Some sources, this morning, link the Chino riot to overcrowding. The New York Times editorial piece refers to the three-judge-panel:
Officials are still investigating, but a major cause is already clear: 5,900 men were being held in a facility designed for 3,000. The violence should serve as a warning to officials across the country not to try to balance state budgets by holding inmates in inhumane conditions.
The L.A. Times Blog provides provides some more specific background on the Chino situation, including the racial issues, here and here.
The disturbance, reportedly sparked by racial tensions between Latino and black inmates, appeared likely to deal a setback to efforts by the California Department of Corrections and Rehabilitation to desegregate the teeming “reception centers” in the state’s 33-prison network that house incoming prisoners and probation violators.
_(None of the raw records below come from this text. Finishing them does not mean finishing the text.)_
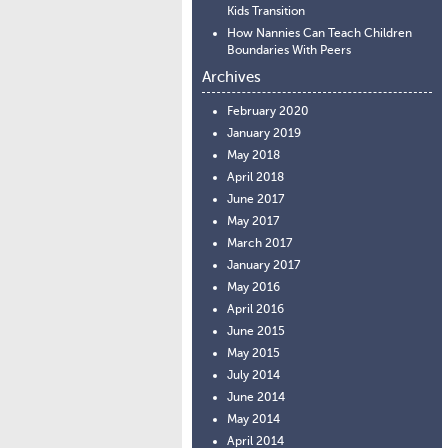
Kids Transition
How Nannies Can Teach Children
Boundaries With Peers
Archives
February 2020
January 2019
May 2018
April 2018
June 2017
May 2017
March 2017
January 2017
May 2016
April 2016
June 2015
May 2015
July 2014
June 2014
May 2014
April 2014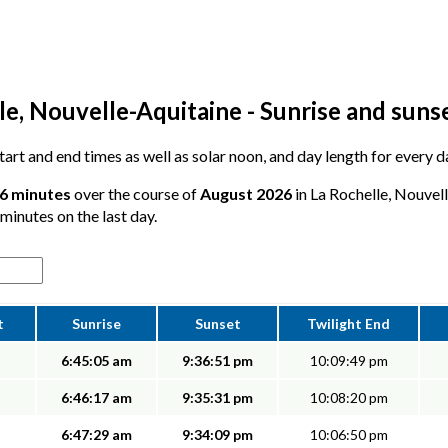
e, Nouvelle-Aquitaine - Sunrise and suns
 start and end times as well as solar noon, and day length for every 
26 minutes
over the course of
August 2026
in La Rochelle, Nouvel
 minutes on the last day.
t
Sunrise
Sunset
Twilight End
6:45:05 am
9:36:51 pm
10:09:49 pm
6:46:17 am
9:35:31 pm
10:08:20 pm
6:47:29 am
9:34:09 pm
10:06:50 pm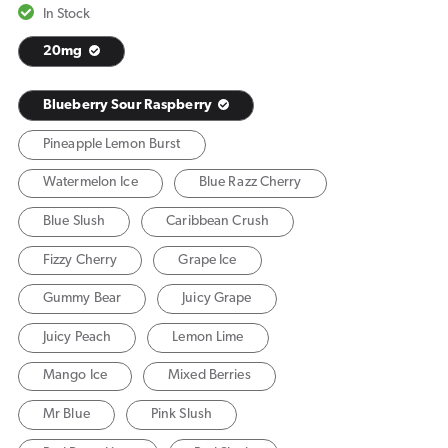
In Stock
20mg
Blueberry Sour Raspberry
Pineapple Lemon Burst
Watermelon Ice
Blue Razz Cherry
Blue Slush
Caribbean Crush
Fizzy Cherry
Grape Ice
Gummy Bear
Juicy Grape
Juicy Peach
Lemon Lime
Mango Ice
Mixed Berries
Mr Blue
Pink Slush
But it remains unclear what role, if any, the Supreme Court decision played in the Chino problem. [Terry] Thornton [speaker for CDCR] said the court ruling only applied to prisoners in cells. The violence in Chino broke out in an area where prisoners are housed in baracks, which she said was not covered by the decision. Only two prisons with cells have been integrated since the 2005 ruling, and Chino is not among them, she said.
Thornton said the 1,100 inmates were either waiting to be transferred or en route to one of four institutions: the Calipatria State Prison in Imperial County, the California Rehabilitation Center in Norco, the Correctional Training Facility in Soledad and the Heman G. Stark Youth Correctional Facility in Chino.